Petite parenthèse hors de la compétition, Freda de la réalisatrice haïtienne Gessica Généus (Un certain regard) nous fait découvrir, à travers le portrait d’une famille des quartiers populaires de Port-au-Prince, la situation économique, sociale et politique de son pays. La corruption, les inégalités sociales mais aussi l’opposition entre religions importées et traditionnelles et l’identité haïtienne sont autant de sujets traités de façon intelligente et touchante dans ce film qui témoigne surtout de l’envie des jeunes, et notamment des jeunes femmes représentées par la protagoniste principale Freda, de se forger un avenir dans ce pays.
Radical
Et c’est aussi une femme qui vient de dynamiter la compétition quelque peu engourdie. Aux œuvres dans l’ensemble très pondérées, raisonnées et raisonnables qu’on nous a proposées jusqu’à présent, Julia Ducournau a ajouté Titane, nom d’un métal qu’on est ici tenté de qualifier de hurlant mais qu’on peut aussi lire comme le féminin de « titan » ce qui nous place dans la mythologie. Très inspirée par l’œuvre de David Cronenberg en général et Crash (Prix spécial du Jury à Cannes, 1996) en particulier, la réalisatrice célèbre les noces du corps féminin et de la tôle, au sens propre du terme puisqu’il en résultera une grossesse monstrueuse.

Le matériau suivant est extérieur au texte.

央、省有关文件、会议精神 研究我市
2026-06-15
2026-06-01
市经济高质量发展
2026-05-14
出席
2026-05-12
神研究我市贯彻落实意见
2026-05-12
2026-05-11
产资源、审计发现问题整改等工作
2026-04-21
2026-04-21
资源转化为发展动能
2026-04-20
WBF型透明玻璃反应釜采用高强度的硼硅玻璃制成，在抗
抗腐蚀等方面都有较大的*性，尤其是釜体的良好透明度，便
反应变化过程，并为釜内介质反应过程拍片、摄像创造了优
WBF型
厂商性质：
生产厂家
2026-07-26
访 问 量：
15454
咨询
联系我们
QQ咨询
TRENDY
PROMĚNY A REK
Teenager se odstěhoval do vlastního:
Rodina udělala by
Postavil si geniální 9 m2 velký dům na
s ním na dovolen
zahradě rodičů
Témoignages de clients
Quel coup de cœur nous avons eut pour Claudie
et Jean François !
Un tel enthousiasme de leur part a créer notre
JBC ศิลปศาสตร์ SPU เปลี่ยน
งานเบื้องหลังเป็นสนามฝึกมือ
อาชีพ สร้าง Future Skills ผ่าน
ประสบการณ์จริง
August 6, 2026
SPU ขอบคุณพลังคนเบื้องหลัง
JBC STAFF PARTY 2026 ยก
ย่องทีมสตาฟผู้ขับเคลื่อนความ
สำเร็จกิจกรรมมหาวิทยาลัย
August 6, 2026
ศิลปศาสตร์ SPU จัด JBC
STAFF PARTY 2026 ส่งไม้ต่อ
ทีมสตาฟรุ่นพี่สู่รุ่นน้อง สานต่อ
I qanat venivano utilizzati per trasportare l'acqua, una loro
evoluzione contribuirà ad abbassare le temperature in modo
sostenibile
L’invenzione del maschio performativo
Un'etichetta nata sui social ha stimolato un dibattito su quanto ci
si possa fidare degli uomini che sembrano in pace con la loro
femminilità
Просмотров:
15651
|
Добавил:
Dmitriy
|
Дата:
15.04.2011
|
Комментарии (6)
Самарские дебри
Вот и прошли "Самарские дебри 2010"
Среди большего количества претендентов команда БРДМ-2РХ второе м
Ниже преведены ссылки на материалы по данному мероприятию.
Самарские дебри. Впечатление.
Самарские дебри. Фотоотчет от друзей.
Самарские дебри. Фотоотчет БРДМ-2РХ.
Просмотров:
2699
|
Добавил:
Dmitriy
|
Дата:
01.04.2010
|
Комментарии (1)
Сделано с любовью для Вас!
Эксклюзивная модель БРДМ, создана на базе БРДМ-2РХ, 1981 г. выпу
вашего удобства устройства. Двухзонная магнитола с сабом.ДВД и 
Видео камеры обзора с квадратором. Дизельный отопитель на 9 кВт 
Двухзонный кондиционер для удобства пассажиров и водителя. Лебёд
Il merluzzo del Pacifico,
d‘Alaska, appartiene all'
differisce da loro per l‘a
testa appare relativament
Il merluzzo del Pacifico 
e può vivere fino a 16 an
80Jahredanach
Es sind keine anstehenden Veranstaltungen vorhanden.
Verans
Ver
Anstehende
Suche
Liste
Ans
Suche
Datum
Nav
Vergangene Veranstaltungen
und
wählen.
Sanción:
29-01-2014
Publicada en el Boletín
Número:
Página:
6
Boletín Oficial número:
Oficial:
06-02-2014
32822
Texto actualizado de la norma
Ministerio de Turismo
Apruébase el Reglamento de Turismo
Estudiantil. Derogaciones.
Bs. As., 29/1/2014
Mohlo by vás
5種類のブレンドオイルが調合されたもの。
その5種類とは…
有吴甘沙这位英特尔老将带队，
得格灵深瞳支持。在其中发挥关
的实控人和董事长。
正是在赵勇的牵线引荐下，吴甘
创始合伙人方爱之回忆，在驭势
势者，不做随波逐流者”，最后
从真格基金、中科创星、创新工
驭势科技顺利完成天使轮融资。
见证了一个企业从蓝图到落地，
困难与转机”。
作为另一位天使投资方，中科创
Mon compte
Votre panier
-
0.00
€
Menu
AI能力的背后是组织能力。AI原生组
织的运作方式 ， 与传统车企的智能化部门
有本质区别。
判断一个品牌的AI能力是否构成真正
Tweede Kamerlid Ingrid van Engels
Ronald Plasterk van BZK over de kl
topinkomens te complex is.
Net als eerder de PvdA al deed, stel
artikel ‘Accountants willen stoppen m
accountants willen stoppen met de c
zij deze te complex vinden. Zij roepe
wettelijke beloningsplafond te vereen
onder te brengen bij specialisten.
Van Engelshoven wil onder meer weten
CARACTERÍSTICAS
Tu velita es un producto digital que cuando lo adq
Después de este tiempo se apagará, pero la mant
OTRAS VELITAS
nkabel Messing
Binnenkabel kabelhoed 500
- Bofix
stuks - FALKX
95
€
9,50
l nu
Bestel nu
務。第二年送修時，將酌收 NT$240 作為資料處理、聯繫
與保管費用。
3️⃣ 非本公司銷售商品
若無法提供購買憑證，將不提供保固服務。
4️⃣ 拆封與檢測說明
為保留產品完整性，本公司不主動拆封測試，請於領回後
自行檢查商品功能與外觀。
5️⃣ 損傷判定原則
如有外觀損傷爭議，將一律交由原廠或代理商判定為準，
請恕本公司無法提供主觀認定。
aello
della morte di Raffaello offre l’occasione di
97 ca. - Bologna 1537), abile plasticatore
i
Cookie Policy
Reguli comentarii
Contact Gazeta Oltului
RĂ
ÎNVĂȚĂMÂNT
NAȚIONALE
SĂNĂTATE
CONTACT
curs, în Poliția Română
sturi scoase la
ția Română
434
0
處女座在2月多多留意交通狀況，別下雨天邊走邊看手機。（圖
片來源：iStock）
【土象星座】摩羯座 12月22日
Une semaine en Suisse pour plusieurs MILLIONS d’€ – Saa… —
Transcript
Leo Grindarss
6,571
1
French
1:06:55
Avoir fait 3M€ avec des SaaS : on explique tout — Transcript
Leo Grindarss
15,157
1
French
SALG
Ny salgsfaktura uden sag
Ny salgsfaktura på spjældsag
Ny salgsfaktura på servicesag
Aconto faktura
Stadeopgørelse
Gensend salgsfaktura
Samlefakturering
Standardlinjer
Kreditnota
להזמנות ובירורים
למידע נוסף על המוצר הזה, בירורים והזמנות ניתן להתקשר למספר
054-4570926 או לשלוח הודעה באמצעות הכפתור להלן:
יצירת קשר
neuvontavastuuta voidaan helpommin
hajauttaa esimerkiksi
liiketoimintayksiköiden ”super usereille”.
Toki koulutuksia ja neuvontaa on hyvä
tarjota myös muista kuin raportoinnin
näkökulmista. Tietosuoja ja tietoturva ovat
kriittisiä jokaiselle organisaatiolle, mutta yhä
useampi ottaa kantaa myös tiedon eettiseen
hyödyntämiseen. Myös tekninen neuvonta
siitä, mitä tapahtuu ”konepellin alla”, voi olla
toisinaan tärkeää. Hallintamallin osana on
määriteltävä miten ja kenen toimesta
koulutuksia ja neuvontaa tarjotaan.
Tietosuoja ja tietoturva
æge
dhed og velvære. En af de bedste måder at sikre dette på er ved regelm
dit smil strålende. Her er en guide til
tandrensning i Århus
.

Titane est sans doute moins subtil et un peu moins original que Grave, étonnant premier long métrage découvert à Cannes en 2016, qui réinventait quasiment le film d’horreur en mêlant joyeusement angoisses existentielles et cannibalisme. Néanmoins, Julia Ducournau continue sa réflexion sur le corps et ses mutations, le (trans)genre, le transhumanisme et la famille. Femme-machine (elle a une plaque en titane dans la tête après un accident de voiture), Alexia (Agathe Rousselle) massacre sans émotion quiconque la touche jusqu’à ce que son ventre s’arrondisse alors que des liquides d’un noir huileux s’écoulent de son vagin et de ses seins. Pourchassée, elle se fait passer pour le fils, disparu dix ans auparavant, de Vincent, sapeur-pompier ultra-viril, aveuglé par la douleur et paniqué à l’idée de vieillir. La métamorphose de Vincent Lindon en cet amas de muscles maintenu à grand renfort d’injections de stéroïdes est stupéfiante, presque autant que celle d’Alexia en Adrien. Derrière leurs armures respectives se cache bien sûr une grande vulnérabilité qui va réunir de la plus étrange des manières Alexia et Vincent (que le personnage ait le même prénom que l’acteur s’avère particulièrement déconcertant ici).
Titane n’est sans doute pas un film palmable – encore qu’il pourrait plaire au président du jury Spike Lee – mais c’est à coup sûr le plus radical et le plus dérangeant de cette 74e compétition.